» WORK TASK: Below are some records. Say how many of their lines contain the string "gear", and give nothing but the number.

[Data records]
• • • •
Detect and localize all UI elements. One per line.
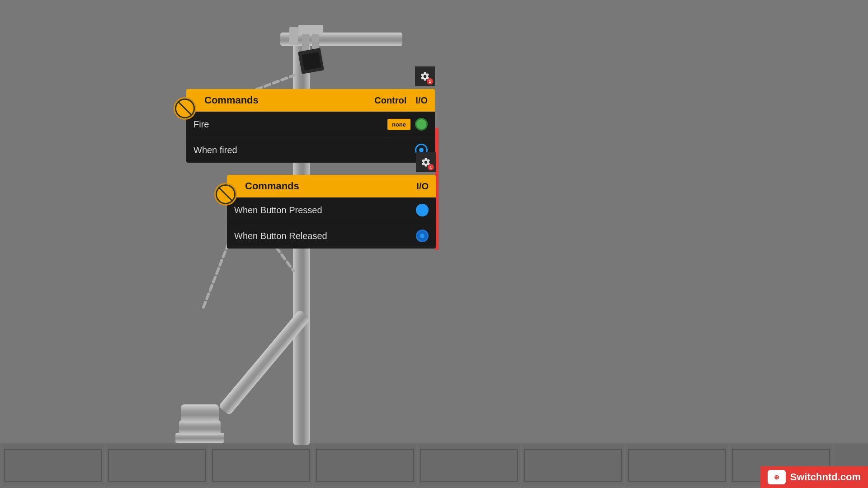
panel-row-fire: Fire none [186, 112, 435, 137]
gear-button-2[interactable]: 1 [416, 152, 436, 172]
panel-header-1: Commands Control I/O [186, 89, 435, 112]
svg-rect-10 [418, 445, 520, 486]
svg-rect-8 [314, 445, 416, 486]
svg-rect-25 [298, 48, 324, 74]
button-released-label: When Button Released [234, 231, 327, 241]
panel-header-2: Commands I/O [227, 175, 436, 197]
panel-row-button-pressed: When Button Pressed [227, 197, 436, 223]
green-dot-fire[interactable] [415, 118, 428, 131]
panel-title-1: Commands [193, 94, 259, 106]
svg-rect-22 [298, 25, 323, 34]
gear-button-1[interactable]: 1 [415, 66, 435, 86]
gear-badge-2: 1 [428, 164, 434, 170]
svg-rect-14 [626, 445, 728, 486]
blue-dot-pressed[interactable] [416, 204, 429, 216]
when-fired-label: When fired [193, 145, 237, 155]
panel-tab-io-2[interactable]: I/O [416, 181, 429, 192]
panel-body-2: Commands I/O When Button Pressed When Bu… [227, 175, 436, 249]
panel-title-2: Commands [234, 180, 299, 192]
svg-rect-7 [212, 450, 310, 481]
button-pressed-label: When Button Pressed [234, 205, 322, 216]
panel-row-button-released: When Button Released [227, 223, 436, 249]
svg-rect-1 [0, 443, 868, 488]
panel-tab-io-1[interactable]: I/O [415, 95, 428, 106]
button-released-controls [416, 230, 429, 242]
svg-rect-4 [106, 445, 208, 486]
blue-dot-released[interactable] [416, 230, 429, 242]
panel-tabs-1: Control I/O [374, 95, 428, 106]
panel-2: 1 Commands I/O When Button Pressed When … [227, 175, 436, 249]
gear-badge-1: 1 [427, 78, 433, 84]
svg-rect-5 [108, 450, 206, 481]
fire-label: Fire [193, 119, 209, 130]
panel-row-when-fired: When fired [186, 137, 435, 163]
nintendo-logo: ⊕ [768, 470, 786, 484]
no-icon-1 [175, 99, 195, 118]
svg-rect-6 [210, 445, 312, 486]
fire-controls: none [387, 118, 428, 131]
panel-tabs-2: I/O [416, 181, 429, 192]
panel-icon-1 [174, 97, 196, 120]
svg-rect-33 [181, 404, 219, 422]
svg-rect-24 [312, 34, 319, 56]
svg-rect-2 [2, 445, 104, 486]
svg-rect-31 [175, 433, 224, 443]
svg-rect-13 [524, 450, 622, 481]
svg-rect-21 [289, 27, 298, 45]
none-badge[interactable]: none [387, 119, 410, 130]
panel-1: 1 Commands Control I/O Fire none When fi… [186, 89, 435, 163]
svg-rect-11 [420, 450, 518, 481]
svg-rect-12 [522, 445, 624, 486]
panel-tab-control[interactable]: Control [374, 95, 406, 106]
svg-rect-26 [302, 52, 321, 70]
button-pressed-controls [416, 204, 429, 216]
no-icon-2 [216, 184, 236, 204]
svg-rect-20 [280, 33, 402, 46]
svg-rect-3 [5, 450, 102, 481]
panel-icon-2 [214, 183, 237, 206]
svg-rect-23 [302, 34, 309, 61]
watermark-text: Switchntd.com [790, 471, 861, 483]
watermark: ⊕ Switchntd.com [760, 466, 868, 488]
svg-rect-32 [179, 420, 221, 435]
panel-body-1: Commands Control I/O Fire none When fire… [186, 89, 435, 163]
svg-rect-34 [218, 310, 311, 416]
svg-rect-9 [316, 450, 414, 481]
svg-rect-15 [628, 450, 726, 481]
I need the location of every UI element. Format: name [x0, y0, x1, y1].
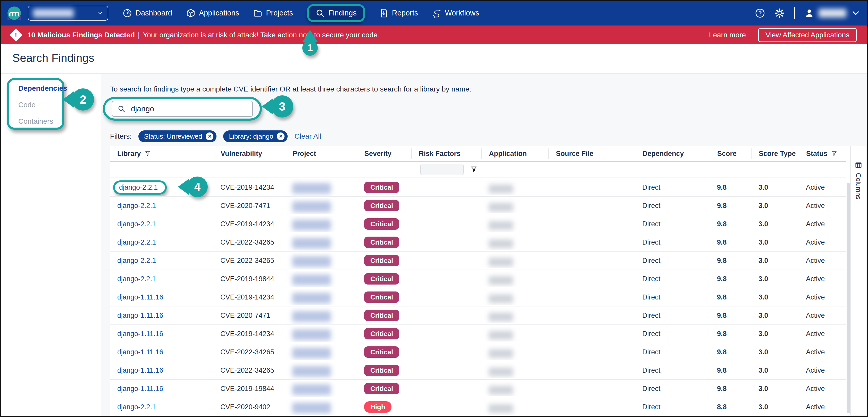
• • • •
» RESULT FOR THIS EXERCISE: 4